Culture would have resolved fewer than half the wounds, whereas MicroGenDX molecular guidance healed nearly two-thirds with systemic therapy and nine-tenths with personalised topicals—underscoring its ability to target treatment and accelerate closure.

Chronic wounds: MicroGenDX qPCR+NGS test delivers a more comprehensive polymicrobial profile than culture.
In a prospective Level II study of 30 surgical DFU cases, both methods detected pathogens in 29 samples. NGS revealed a more pathogens than traditional culture. It frequently identified anaerobes such as Finegoldia magna (44.8 %) and Anaerococcus vaginalis (24.1 %), while culture was dominated by Staphylococcus aureus (58.2 %) and missed many fastidious species.
Because culture under-reported key pathogens and resistance genes, its antibiotic guidance was less reliable than NGS. Integrating NGS into DFU management offers comprehensive, species-level data to optimise therapy and enhance limb-salvage outcomes.

NGS delivers more accurate onychomycosis pathogen profile than culture
MicroGenDX NGS testing of 8,816 suspected onychomycosis nails (plus 20 healthy controls) found that ≈ 50 %harboured both fungal + bacterial DNA, 34 % bacteria only, 16 % no detectable organisms, and < 1 % fungi alone.
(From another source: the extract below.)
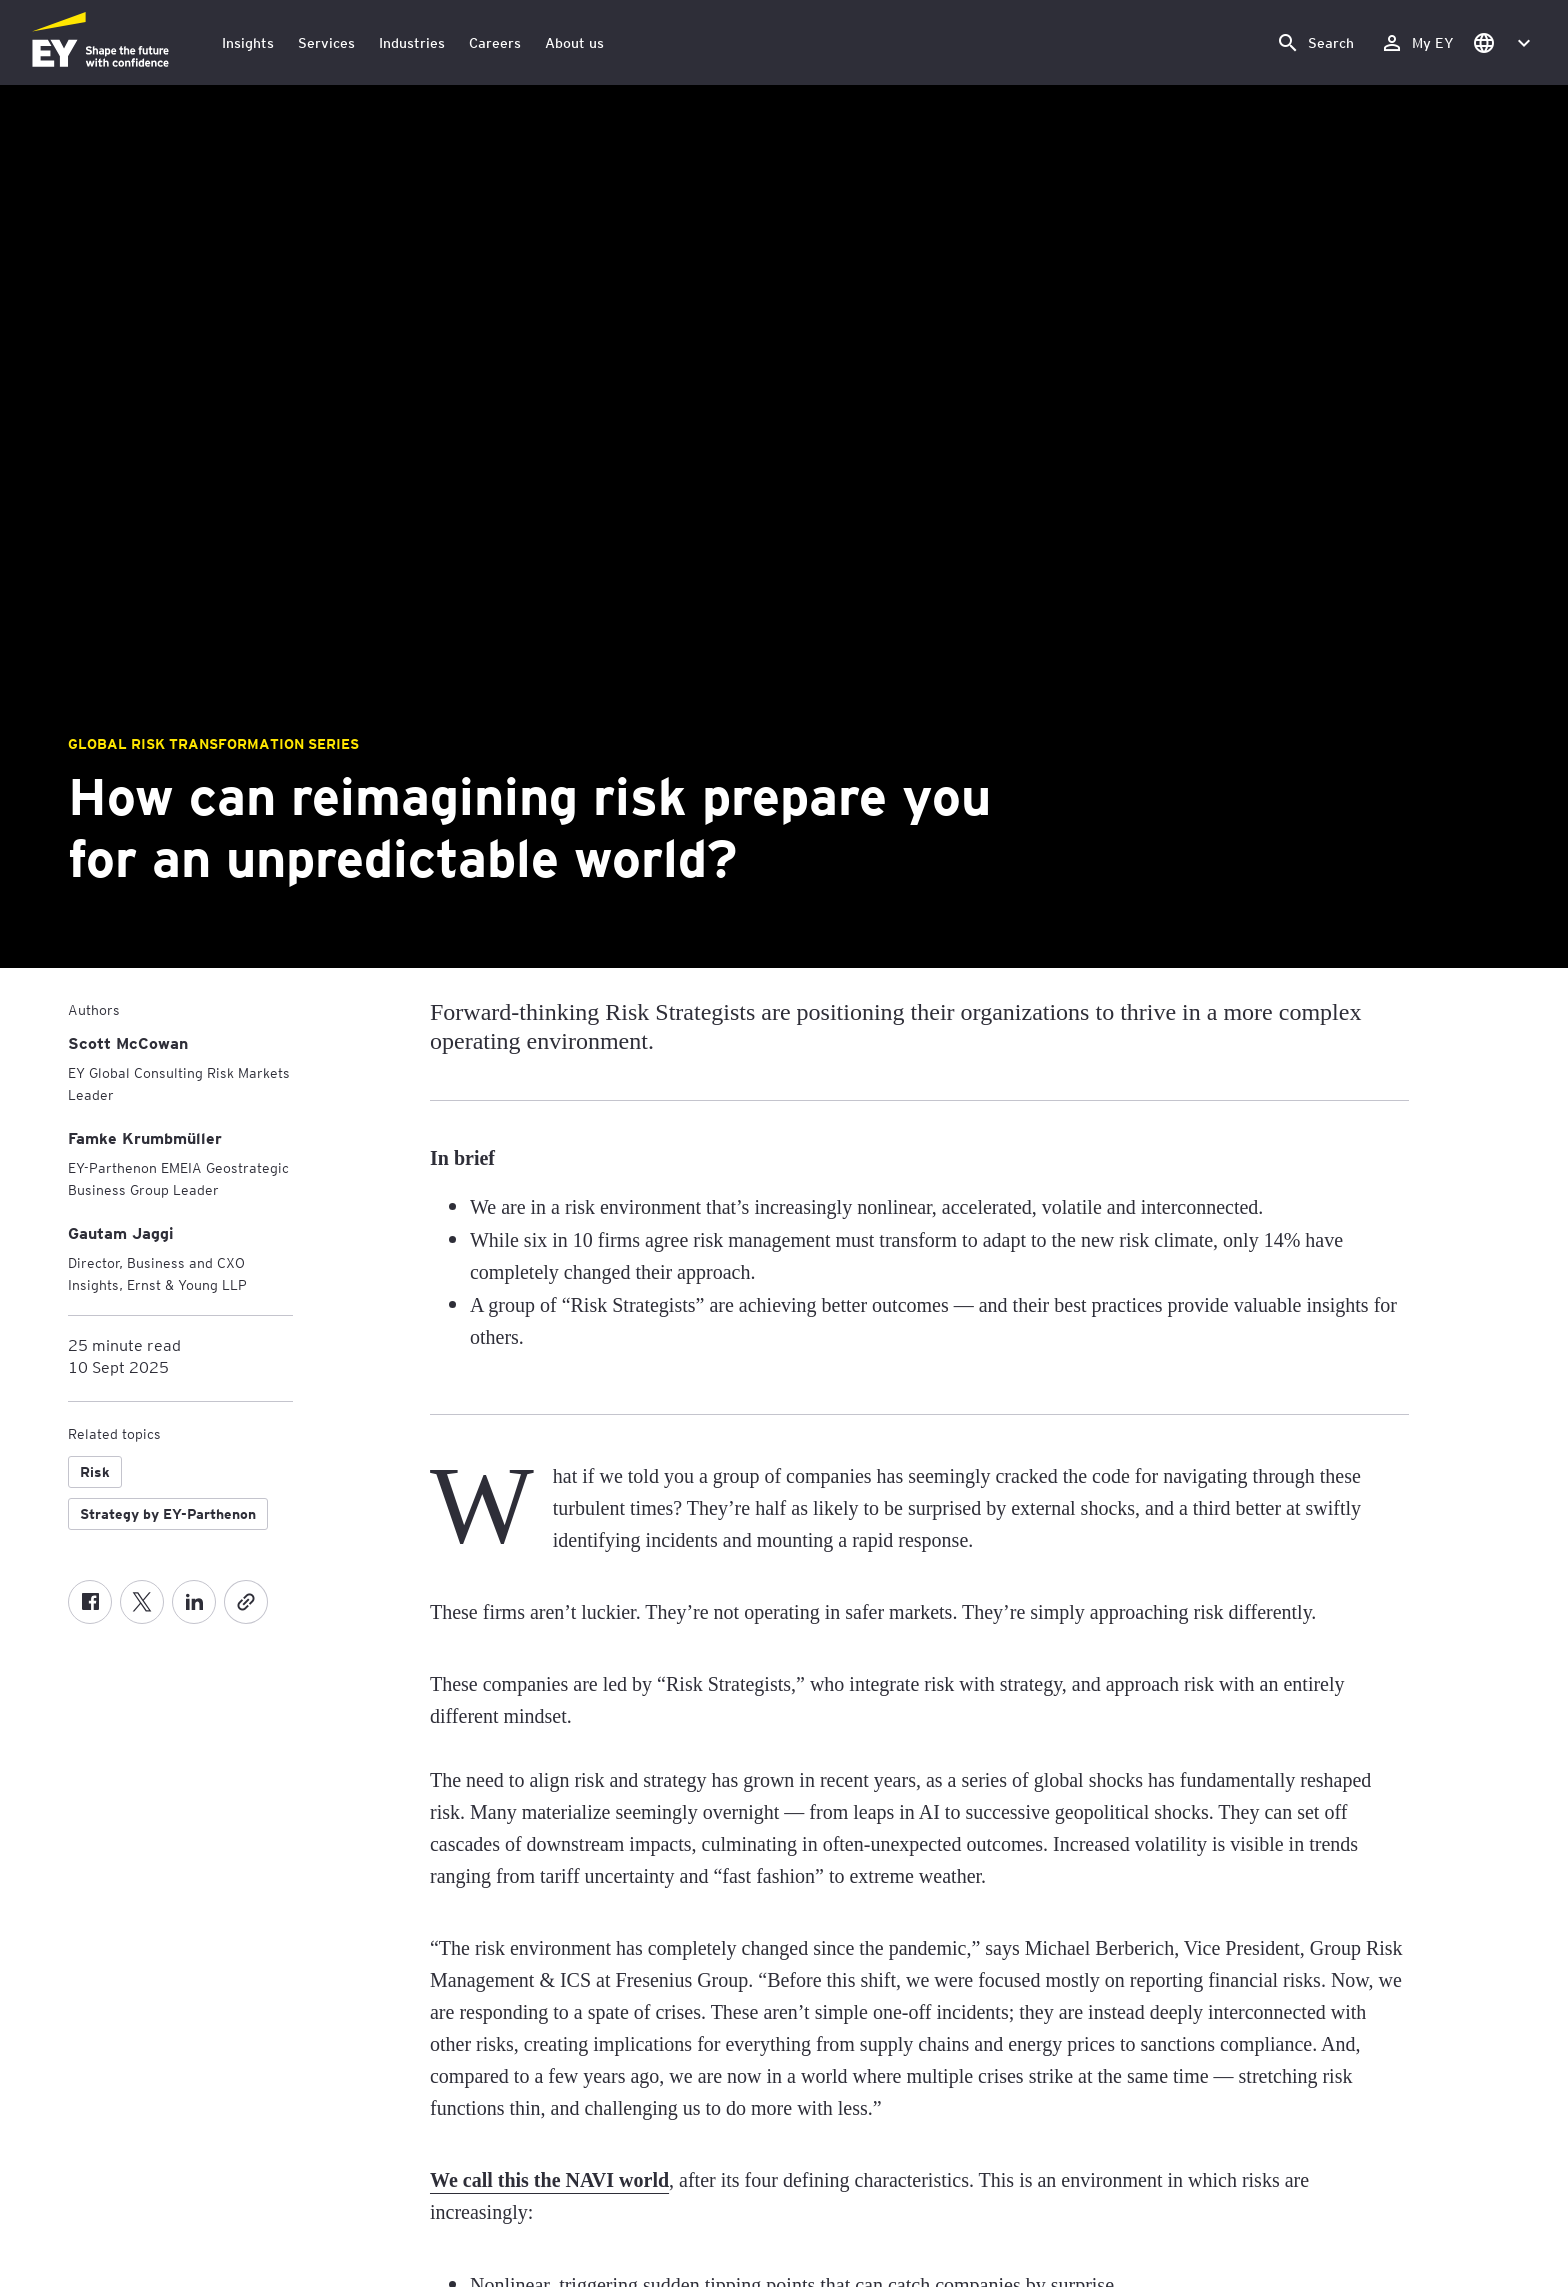  Describe the element at coordinates (128, 1042) in the screenshot. I see `[Scott McCowan]` at that location.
When fungi were present, Trichophyton rubrum dominated but appeared in only 40 % of positives; nondermatophyte fungi Candida, Aspergillus, and Fusarium made up 11 %. None of these fungi appeared in controls, which were mostly benign staphylococci.
The authors emphasize that the MicroGenDX test uncovers fastidious or slow-growing species that culture misses, detecting Candida parapsilosis/ albicans, Aspergillus versicolor/ niger, Fusarium spp., and saprophytes like Pithomyces chartarum, Epicoccum nigrum, and Alternaria alternata. It provides a rapid, quantitative species-level report, giving clinicians a fuller, more actionable pathogen list.

Clinical cases where MicroGenDX test helped achieve treatment success

NGS finds fungus that culture missed to resolve life-threatening wound
A young woman with type I diabetes and a failed kidney transplant was hospitalized twice in six months with unexplained sepsis. She had an open transplant wound and a heel pressure sore, both improving with better care. She later developed sudden left leg pain, swelling, and rapidly spreading erythema. Fasciotomies and drainage revealed only clear, odourless fluid; cultures showed no growth. Despite initial wound improvement, the leg developed necrotic tissue within a week. Fluid sent to MicroGenDX for DNA analysis identified Rhizopus, a cause of mucormycosis (50% mortality). Early detection enabled prompt action by the transplant team.

15-year non-healing leg ulcer closed using MicroGenDX results
A 70-year-old patient had a venous leg ulcer persisting for 15 years, unresponsive to treatments guided by multiple cultures. MicroGenDX testing identified Pluralibacter gergoviae (82%) as the dominant species, along with S. epidermidis (6%), E. coli (5%), and A. vaginalis (2%). No fungi were detected. After targeted compound topical therapy, the wound closed within six weeks and remained closed during follow-up. P. gergoviae, an opportunistic pathogen resistant to antibiotics, has been isolated from clinical and environmental sources. The patient, a former restaurant owner, had prolonged exposure to refrigerated packaged foods.